How we classified events

We built a heuristic classifier that labels each of the 18,863 multi-market events based on the structure of its sibling market questions. The method extracts the varying fragment across siblings (strip the common prefix and suffix from each question title), then tags each fragment as numeric or categorical using pattern-matching signals.

Label

events

volume

share

categorical

10,179

$25.8B

72.0%

continuous

7,751

$6.7B

18.6%

discrete numeric

42

$2.8B

7.8%

mixed

838

$0.5B

1.4%

ambiguous

53

$0.05B

0.1%

Categorical dominates by volume because of a handful of very large events - the 2024 Presidential Election ($3.7B), NBA Champion ($1.7B), Super Bowl ($1.2B). The continuous slice is $6.7B across 7,751 events, driven by crypto price thresholds, weather brackets, political margin-of-victory questions, and date timing events.

The 42 discrete numeric events are all central bank rate decisions ($2.8B). We excluded these from the continuous headline because the Fed only chooses between a small fixed set of basis-point moves. A continuous-distribution primitive does not add resolution where the outcome set is not continuous in the first place. We explored expanding this exclusion to other institutions (tariff rates, turnout, vote counts, medal counts) and found none of the other candidates are genuinely policy-bounded the way Fed events are. The full decision rules, keyword lists, and QA spot checks are documented in the sprint notes.

The classifier is an experimental model. The point is transparency - the reader can check our working and argue with any specific decision. Here is a sanity check to show how these are split:

How much of Polymarket is continuous and how is it changing?

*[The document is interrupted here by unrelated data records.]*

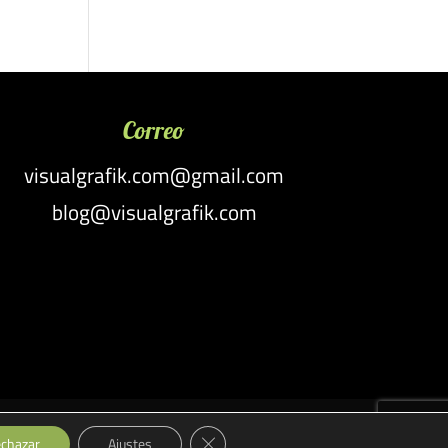
Correo
visualgrafik.com@gmail.com
blog@visualgrafik.com
Cerrar el banner de cookies RGPD
es
Personalización y Producción
chazar
Ajustes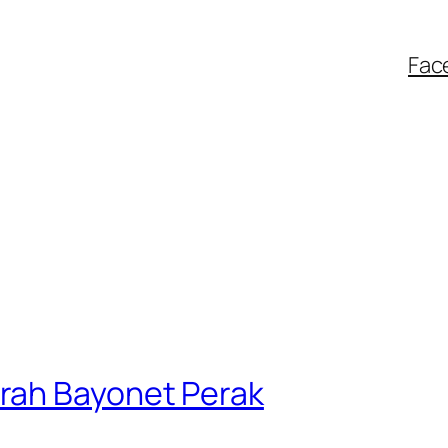
Fac
rah Bayonet Perak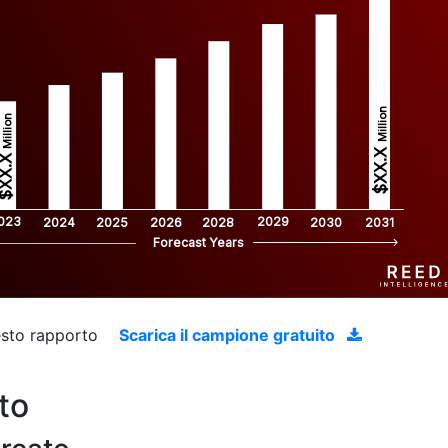
Million
Million
$XX.X 
XX.X 
023
2029
2024
2025
2026
2028
2030
2031
Forecast Years
uesto rapporto
Scarica il campione gratuito
to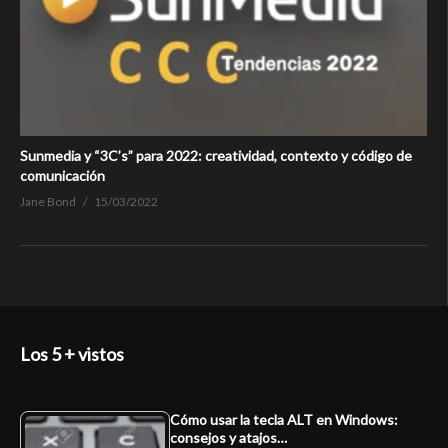
Sunmedia y “3C’s” para 2022: creatividad, contexto y código de
comunicación
Jane Bond
15/03/2022
Los 5 + vistos
Cómo usar la tecla ALT en Windows:
consejos y atajos…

By event count, continuous has been growing fast. In 2026Q1 continuous events overtook categorical for the first time - 3,012 new continuous events vs 1,192 categorical. By volume, categorical still dominates historically because of election-cycle spikes ($5.3B in 2025Q3 alone). But continuous volume has been growing steadily - from $452M in 2025Q1 to $1.7B in 2025Q4 - driven by crypto and weather events that don't spike with political cycles.

category

continuous vol

categorical vol

total vol

% continuous

Politics

$3,788M

$12,608M

$19,511M

19%

Sports

$87M

$11,814M

$11,962M

<1%

Crypto

$1,872M

$77M

$1,963M

95%

Culture

$463M

$1,097M

$1,569M

29%

Finance

$198M

$176M

$534M

37%

Weather

$264M

$0.4M

$267M

99%

Crypto is 95% continuous. Weather is 99%. These are almost entirely events that discretise a continuous quantity into binary buckets - BTC price brackets, temperature ranges, precipitation thresholds. Sports is the opposite - 99% categorical (team winners). Politics is the battleground: $3.8B continuous (margins, timing, seat counts) alongside $12.6B categorical (election winners).

The growth trend matters because it means the discretisation cost analysis applies to a growing share of the platform. As Polymarket expands beyond high-attention election markets into crypto, weather, and finance, a larger fraction of its events are the type where continuous-distribution primitives would be the natural fit.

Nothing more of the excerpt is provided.